All entries below are to be returned exactly, with pictures left out.

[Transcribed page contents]
╔══

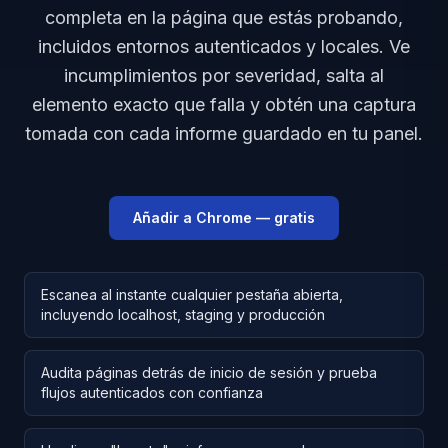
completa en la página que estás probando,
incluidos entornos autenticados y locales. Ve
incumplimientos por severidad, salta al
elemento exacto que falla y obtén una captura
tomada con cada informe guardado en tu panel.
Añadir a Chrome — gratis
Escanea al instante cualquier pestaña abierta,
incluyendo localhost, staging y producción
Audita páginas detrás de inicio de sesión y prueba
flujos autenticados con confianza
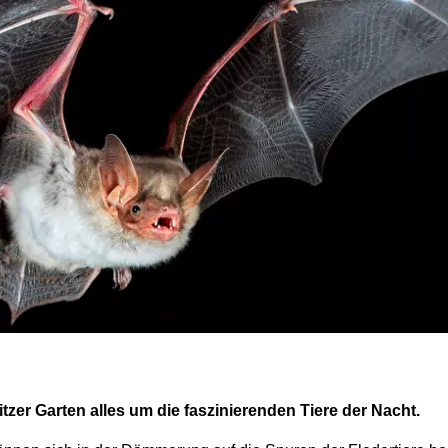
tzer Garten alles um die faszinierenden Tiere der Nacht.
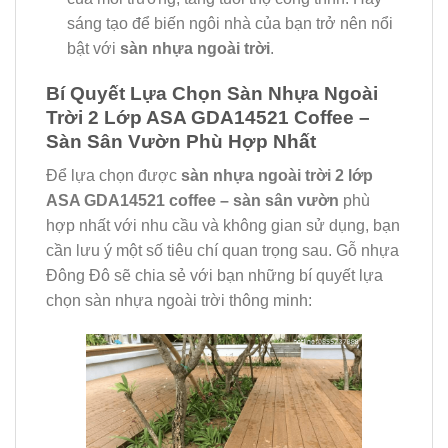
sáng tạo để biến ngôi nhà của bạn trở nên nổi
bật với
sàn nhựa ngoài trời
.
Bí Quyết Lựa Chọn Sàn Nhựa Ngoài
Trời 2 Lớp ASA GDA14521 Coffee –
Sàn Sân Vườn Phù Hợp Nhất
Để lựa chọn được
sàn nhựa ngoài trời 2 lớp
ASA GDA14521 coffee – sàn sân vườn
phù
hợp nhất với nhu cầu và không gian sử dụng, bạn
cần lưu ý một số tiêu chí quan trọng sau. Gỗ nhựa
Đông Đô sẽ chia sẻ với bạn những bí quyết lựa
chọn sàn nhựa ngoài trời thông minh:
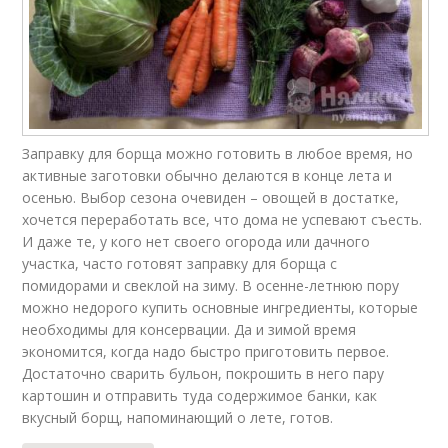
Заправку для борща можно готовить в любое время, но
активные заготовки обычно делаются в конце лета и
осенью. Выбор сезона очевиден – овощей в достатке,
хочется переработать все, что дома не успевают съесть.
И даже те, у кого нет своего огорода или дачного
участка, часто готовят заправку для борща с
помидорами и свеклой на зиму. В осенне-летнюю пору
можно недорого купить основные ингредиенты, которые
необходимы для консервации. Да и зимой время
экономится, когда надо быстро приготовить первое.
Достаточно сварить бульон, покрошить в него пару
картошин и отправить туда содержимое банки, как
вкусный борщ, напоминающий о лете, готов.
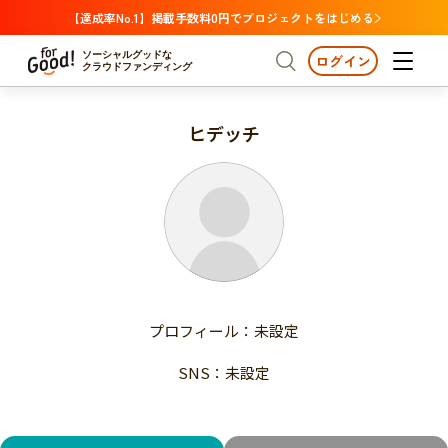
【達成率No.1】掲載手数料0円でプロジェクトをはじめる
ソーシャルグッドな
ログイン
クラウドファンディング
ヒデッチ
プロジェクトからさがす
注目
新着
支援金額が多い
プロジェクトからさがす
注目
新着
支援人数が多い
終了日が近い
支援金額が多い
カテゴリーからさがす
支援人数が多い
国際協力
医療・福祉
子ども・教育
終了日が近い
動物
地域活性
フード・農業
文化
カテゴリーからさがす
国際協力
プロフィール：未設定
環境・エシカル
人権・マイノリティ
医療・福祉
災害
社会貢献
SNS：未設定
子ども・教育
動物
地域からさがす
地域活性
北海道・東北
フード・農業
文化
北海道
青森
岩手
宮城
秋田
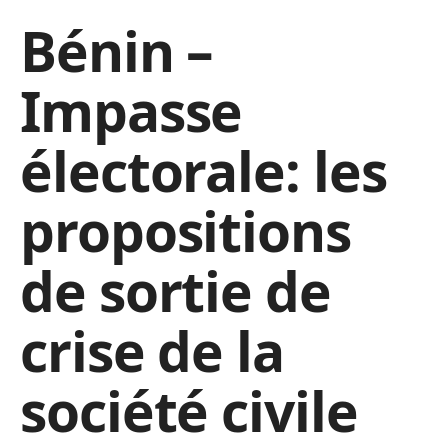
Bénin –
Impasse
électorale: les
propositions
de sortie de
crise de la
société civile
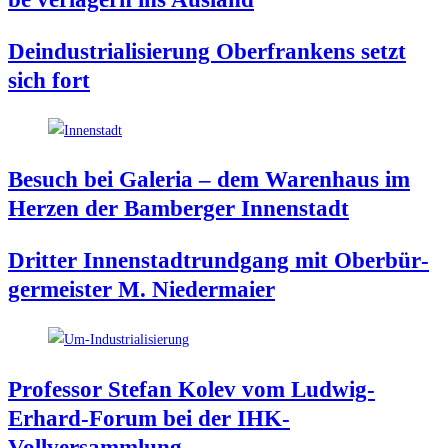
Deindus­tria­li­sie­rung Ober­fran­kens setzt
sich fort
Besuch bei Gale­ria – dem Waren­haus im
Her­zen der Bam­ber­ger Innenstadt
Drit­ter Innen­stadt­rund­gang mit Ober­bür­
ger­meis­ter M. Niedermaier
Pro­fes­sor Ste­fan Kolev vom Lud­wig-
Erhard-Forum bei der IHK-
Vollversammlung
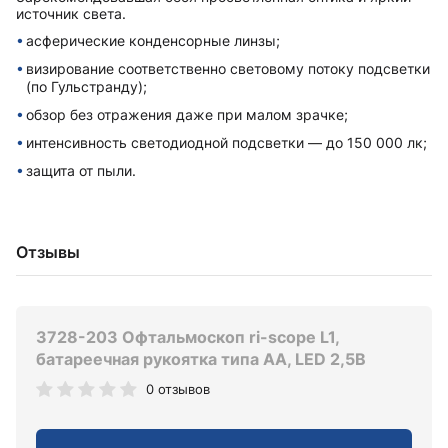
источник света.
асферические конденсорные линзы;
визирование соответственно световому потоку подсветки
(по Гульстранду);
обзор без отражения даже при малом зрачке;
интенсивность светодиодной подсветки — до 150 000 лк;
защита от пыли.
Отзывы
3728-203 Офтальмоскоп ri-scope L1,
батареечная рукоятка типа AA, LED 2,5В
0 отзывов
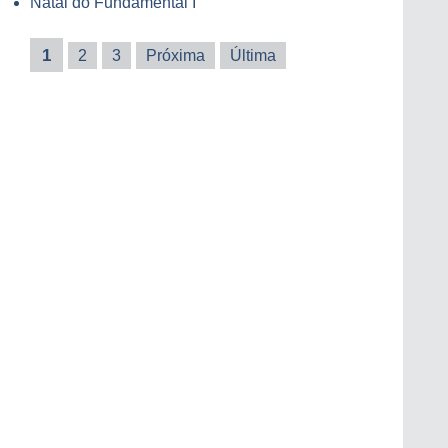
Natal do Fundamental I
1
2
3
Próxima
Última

╚══

Written answer ▸
completa en la página que estás probando,
incluidos entornos autenticados y locales. Ve
incumplimientos por severidad, salta al
elemento exacto que falla y obtén una captura
tomada con cada informe guardado en tu panel.
Añadir a Chrome — gratis
Escanea al instante cualquier pestaña abierta,
incluyendo localhost, staging y producción
Audita páginas detrás de inicio de sesión y prueba
flujos autenticados con confianza
tzer Garten alles um die faszinierenden Tiere der Nacht.
sáng tạo để biến ngôi nhà của bạn trở nên nổi
bật với
sàn nhựa ngoài trời
.
Bí Quyết Lựa Chọn Sàn Nhựa Ngoài
Trời 2 Lớp ASA GDA14521 Coffee –
Sàn Sân Vườn Phù Hợp Nhất
Để lựa chọn được
sàn nhựa ngoài trời 2 lớp
ASA GDA14521 coffee – sàn sân vườn
phù
hợp nhất với nhu cầu và không gian sử dụng, bạn
cần lưu ý một số tiêu chí quan trọng sau. Gỗ nhựa
Đông Đô sẽ chia sẻ với bạn những bí quyết lựa
chọn sàn nhựa ngoài trời thông minh:
Заправку для борща можно готовить в любое время, но
активные заготовки обычно делаются в конце лета и
осенью. Выбор сезона очевиден – овощей в достатке,
хочется переработать все, что дома не успевают съесть.
И даже те, у кого нет своего огорода или дачного
участка, часто готовят заправку для борща с
помидорами и свеклой на зиму. В осенне-летнюю пору
можно недорого купить основные ингредиенты, которые
необходимы для консервации. Да и зимой время
экономится, когда надо быстро приготовить первое.
Достаточно сварить бульон, покрошить в него пару
картошин и отправить туда содержимое банки, как
вкусный борщ, напоминающий о лете, готов.
【達成率No.1】掲載手数料0円でプロジェクトをはじめる
ソーシャルグッドな
ログイン
クラウドファンディング
ヒデッチ
プロジェクトからさがす
注目
新着
支援金額が多い
プロジェクトからさがす
注目
新着
支援人数が多い
終了日が近い
支援金額が多い
カテゴリーからさがす
支援人数が多い
国際協力
医療・福祉
子ども・教育
終了日が近い
動物
地域活性
フード・農業
文化
カテゴリーからさがす
国際協力
プロフィール：未設定
環境・エシカル
人権・マイノリティ
医療・福祉
災害
社会貢献
SNS：未設定
子ども・教育
動物
地域からさがす
地域活性
北海道・東北
フード・農業
文化
北海道
青森
岩手
宮城
秋田
Bénin –
Impasse
électorale: les
propositions
de sortie de
crise de la
société civile
Deindus­tria­li­sie­rung Ober­fran­kens setzt
sich fort
Besuch bei Gale­ria – dem Waren­haus im
Her­zen der Bam­ber­ger Innenstadt
Drit­ter Innen­stadt­rund­gang mit Ober­bür­
ger­meis­ter M. Niedermaier
Pro­fes­sor Ste­fan Kolev vom Lud­wig-
Erhard-Forum bei der IHK-
Vollversammlung
источник света.
асферические конденсорные линзы;
визирование соответственно световому потоку подсветки
(по Гульстранду);
обзор без отражения даже при малом зрачке;
интенсивность светодиодной подсветки — до 150 000 лк;
защита от пыли.
Отзывы
3728-203 Офтальмоскоп ri-scope L1,
батареечная рукоятка типа AA, LED 2,5В
0 отзывов
Natal do Fundamental I
1
2
3
Próxima
Última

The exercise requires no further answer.